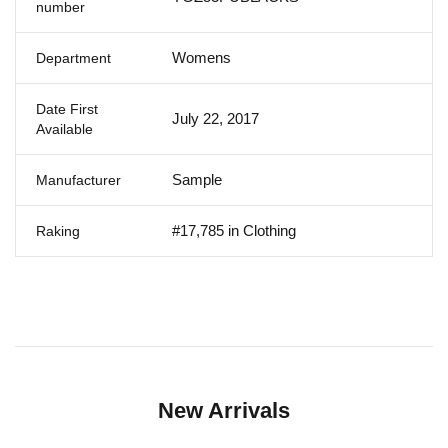
number
Womens
Department
Date First
July 22, 2017
Available
Sample
Manufacturer
#17,785 in Clothing
Raking
New Arrivals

_What to produce_
The records above are to be retyped exactly, with every picture left out.

_Output below_
number
Womens
Department
Date First
July 22, 2017
Available
Sample
Manufacturer
#17,785 in Clothing
Raking
New Arrivals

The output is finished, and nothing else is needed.